Dataset entries:
────────────────
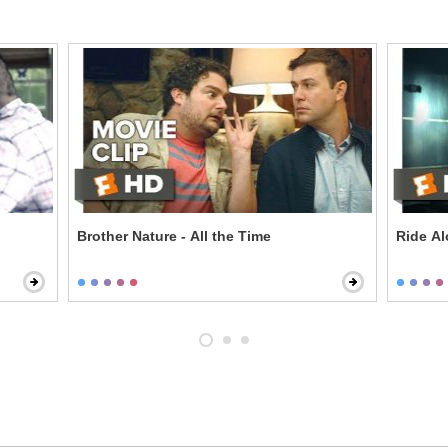
Brother Nature - All the Time
Ride Al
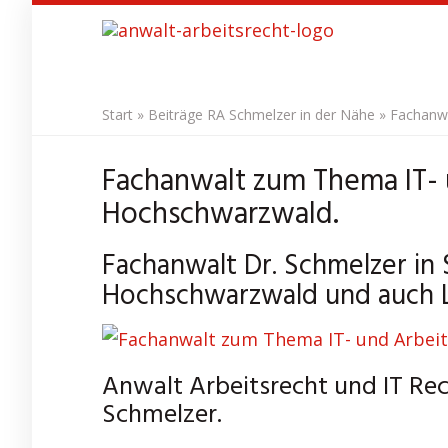
Skip
to
main
content
Start
»
Beiträge RA Schmelzer in der Nähe
»
Fachanwa
Fachanwalt zum Thema IT- 
Hochschwarzwald.
Fachanwalt Dr. Schmelzer in 
Hochschwarzwald und auch L
Anwalt Arbeitsrecht und IT Re
Schmelzer.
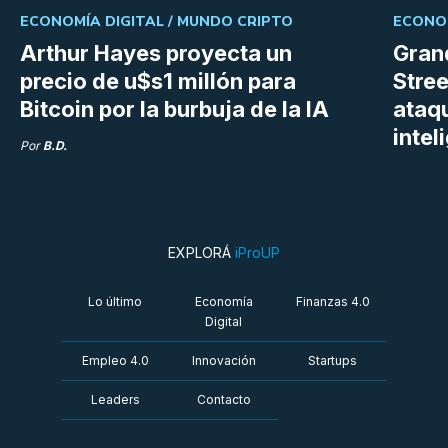
ECONOMÍA DIGITAL /
MUNDO CRIPTO
ECONOM
Arthur Hayes proyecta un
Gran
precio de u$s1 millón para
Stree
Bitcoin por la burbuja de la IA
ataq
intel
Por
B.D.
EXPLORÁ
iProUP
Lo último
Economía
Finanzas 4.0
Digital
Empleo 4.0
Innovación
Startups
Leaders
Contacto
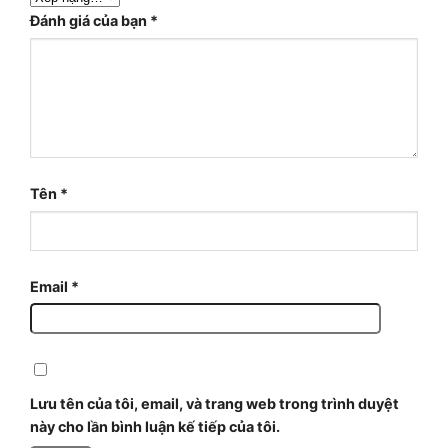
Đánh giá của bạn
*
Tên
*
Email
*
Lưu tên của tôi, email, và trang web trong trình duyệt
này cho lần bình luận kế tiếp của tôi.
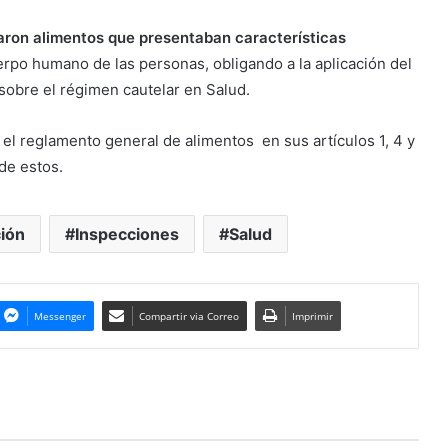
aron alimentos que presentaban características
uerpo humano de las personas, obligando a la aplicación del
 sobre el régimen cautelar en Salud.
el reglamento general de alimentos en sus artículos 1, 4 y
 de estos.
ción
Inspecciones
Salud
Messenger
Compartir via Correo
Imprimir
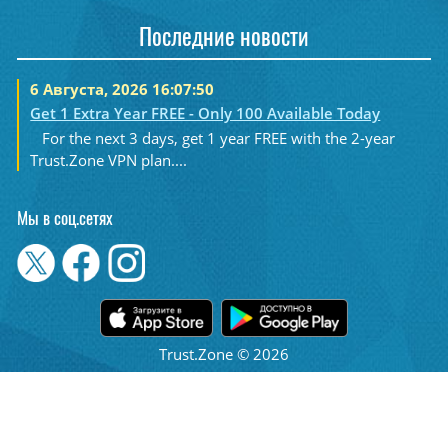
Последние новости
6 Августа, 2026 16:07:50
Get 1 Extra Year FREE - Only 100 Available Today
For the next 3 days, get 1 year FREE with the 2-year
Trust.Zone VPN plan....
Мы в соц.сетях
Trust.Zone © 2026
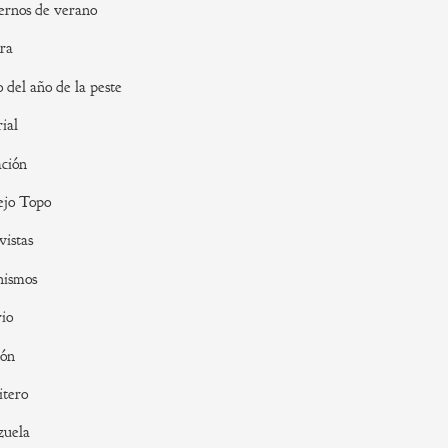
rnos de verano
ra
o del año de la peste
rial
ción
ejo Topo
vistas
nismos
io
ión
tero
zuela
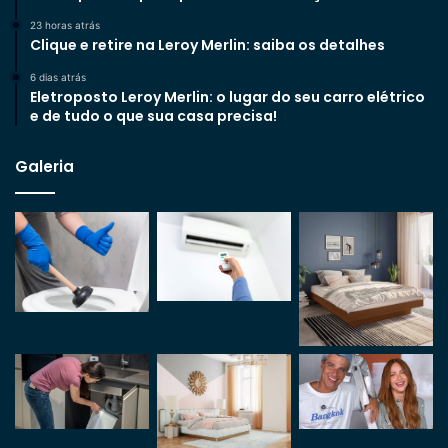
23 horas atrás
Clique e retire na Leroy Merlin: saiba os detalhes
6 dias atrás
Eletroposto Leroy Merlin: o lugar do seu carro elétrico
e de tudo o que sua casa precisa!
Galeria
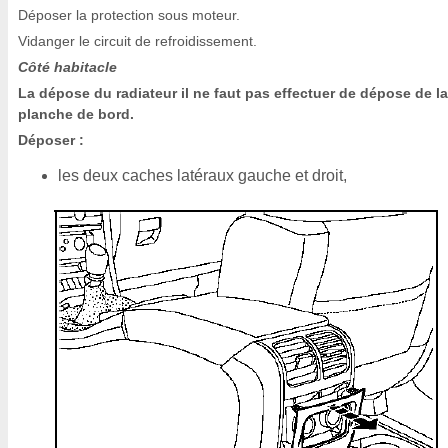
Déposer la protection sous moteur.
Vidanger le circuit de refroidissement.
Côté habitacle
La dépose du radiateur il ne faut pas effectuer de dépose de la
planche de bord.
Déposer :
les deux caches latéraux gauche et droit,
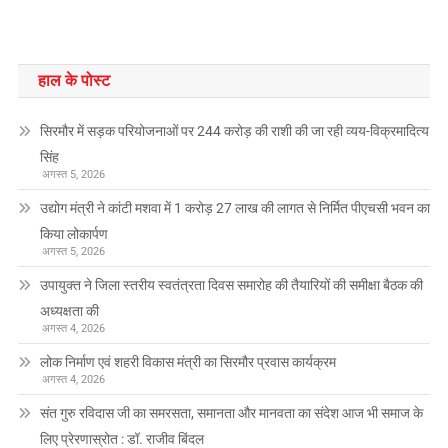
हाल के पोस्ट
सिरमौर में सड़क परियोजनाओं पर 244 करोड़ की राशी की जा रही व्यय-विक्रमादित्य
सिंह
अगस्त 5, 2026
उद्योग मंत्री ने कांटी मशवा में 1 करोड़ 27 लाख की लागत से निर्मित पीएचसी भवन का
किया लोकार्पण
अगस्त 5, 2026
उपायुक्त ने जिला स्तरीय स्वतंत्रता दिवस समारोह की तैयारियों की समीक्षा बैठक की
अध्यक्षता की
अगस्त 4, 2026
लोक निर्माण एवं शहरी विकास मंत्री का सिरमौर प्रवास कार्यक्रम
अगस्त 4, 2026
संत गुरु रविदास जी का समरसता, समानता और मानवता का संदेश आज भी समाज के
लिए प्रेरणास्रोत : डॉ. राजीव बिंदल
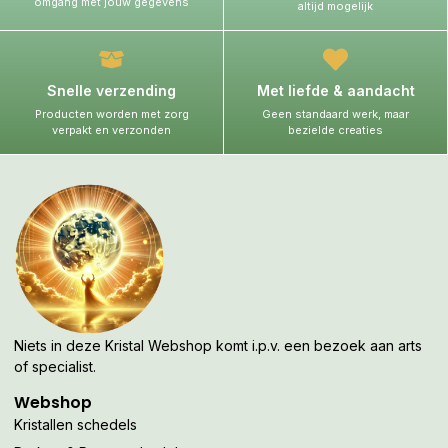
omgang met jouw gegevens
altijd mogelijk
Snelle verzending
Met liefde & aandacht
Producten worden met zorg
Geen standaard werk, maar
verpakt en verzonden
bezielde creaties
Niets in deze Kristal Webshop komt i.p.v. een bezoek aan arts
of specialist.
Webshop
Kristallen schedels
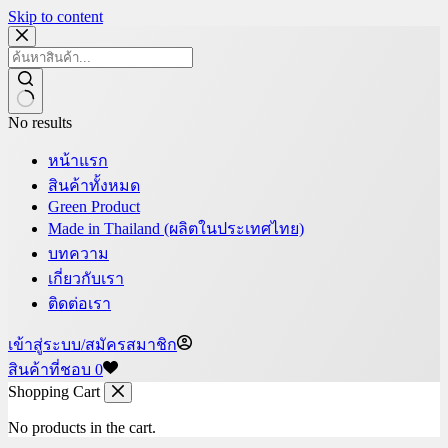
Skip to content
No results
หน้าแรก
สินค้าทั้งหมด
Green Product
Made in Thailand (ผลิตในประเทศไทย)
บทความ
เกี่ยวกับเรา
ติดต่อเรา
เข้าสู่ระบบ/สมัครสมาชิก
สินค้าที่ชอบ
0
Shopping Cart
No products in the cart.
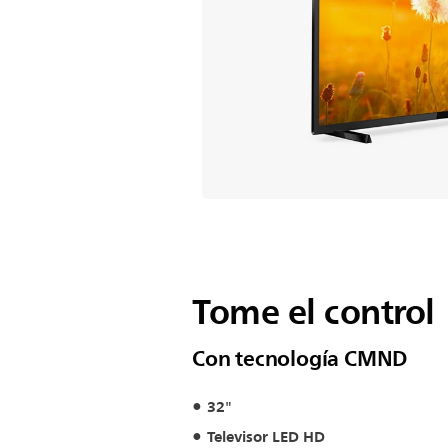
Tome el control
Con tecnología CMND
32"
Televisor LED HD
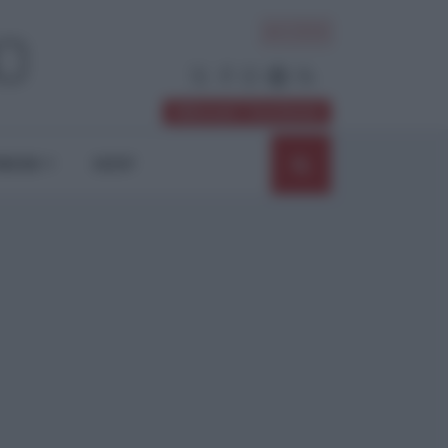
ACCEDI
Abbonati / Sostienici
NIONI
SHOP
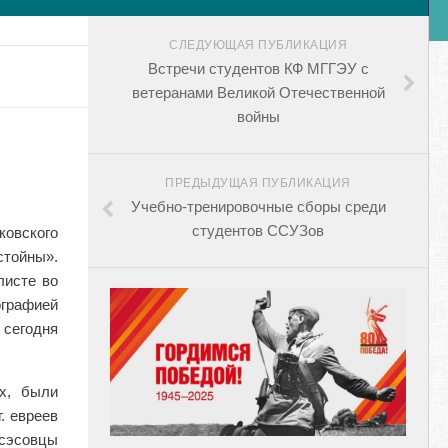
СЛЕДУЮЩАЯ ПУБЛИКАЦИЯ
Встречи студентов КФ МГГЭУ с
ветеранами Великой Отечественной
войны
ПРЕДЫДУЩАЯ ПУБЛИКАЦИЯ
Учебно-тренировочные сборы среди
студентов ССУЗов
ковского
стойны».
листе во
графией
 сегодня
х, были
. евреев
Эсэсовцы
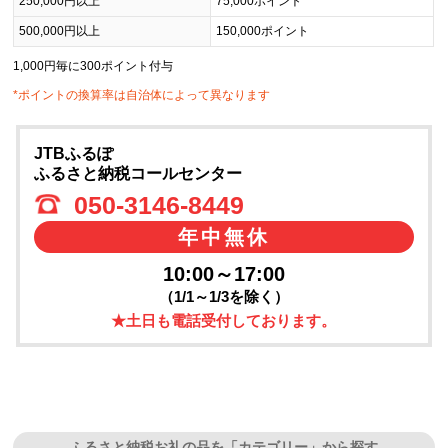
250,000円以上
75,000ポイント
500,000円以上
150,000ポイント
1,000円毎に300ポイント付与
*ポイントの換算率は自治体によって異なります
JTBふるぽ
ふるさと納税コールセンター
050-3146-8449
年中無休
10:00～17:00
（1/1～1/3を除く）
★土日も電話受付しております。
ふるさと納税お礼の品を「カテゴリー」から探す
────────────────
From the line containing "Déposer la protection sous moteur." to the last line of the entries, output every line exactly as written, but leave out the pictures.

▶ Answer:
Déposer la protection sous moteur.
Vidanger le circuit de refroidissement.
Côté habitacle
La dépose du radiateur il ne faut pas effectuer de dépose de la
planche de bord.
Déposer :
les deux caches latéraux gauche et droit,
हाल के पोस्ट
सिरमौर में सड़क परियोजनाओं पर 244 करोड़ की राशी की जा रही व्यय-विक्रमादित्य
सिंह
अगस्त 5, 2026
उद्योग मंत्री ने कांटी मशवा में 1 करोड़ 27 लाख की लागत से निर्मित पीएचसी भवन का
किया लोकार्पण
अगस्त 5, 2026
उपायुक्त ने जिला स्तरीय स्वतंत्रता दिवस समारोह की तैयारियों की समीक्षा बैठक की
अध्यक्षता की
अगस्त 4, 2026
लोक निर्माण एवं शहरी विकास मंत्री का सिरमौर प्रवास कार्यक्रम
अगस्त 4, 2026
संत गुरु रविदास जी का समरसता, समानता और मानवता का संदेश आज भी समाज के
लिए प्रेरणास्रोत : डॉ. राजीव बिंदल
omgang met jouw gegevens
altijd mogelijk
Snelle verzending
Met liefde & aandacht
Producten worden met zorg
Geen standaard werk, maar
verpakt en verzonden
bezielde creaties
Niets in deze Kristal Webshop komt i.p.v. een bezoek aan arts
of specialist.
Webshop
Kristallen schedels
Skip to content
No results
หน้าแรก
สินค้าทั้งหมด
Green Product
Made in Thailand (ผลิตในประเทศไทย)
บทความ
เกี่ยวกับเรา
ติดต่อเรา
เข้าสู่ระบบ/สมัครสมาชิก
สินค้าที่ชอบ
0
Shopping Cart
No products in the cart.
Tome el control
Con tecnología CMND
32"
Televisor LED HD
ACCEDI
Abbonati / Sostienici
NIONI
SHOP
СЛЕДУЮЩАЯ ПУБЛИКАЦИЯ
Встречи студентов КФ МГГЭУ с
ветеранами Великой Отечественной
войны
ПРЕДЫДУЩАЯ ПУБЛИКАЦИЯ
Учебно-тренировочные сборы среди
студентов ССУЗов
ковского
стойны».
листе во
графией
 сегодня
х, были
. евреев
Эсэсовцы
250,000円以上
75,000ポイント
500,000円以上
150,000ポイント
1,000円毎に300ポイント付与
*ポイントの換算率は自治体によって異なります
JTBふるぽ
ふるさと納税コールセンター
050-3146-8449
年中無休
10:00～17:00
（1/1～1/3を除く）
★土日も電話受付しております。
ふるさと納税お礼の品を「カテゴリー」から探す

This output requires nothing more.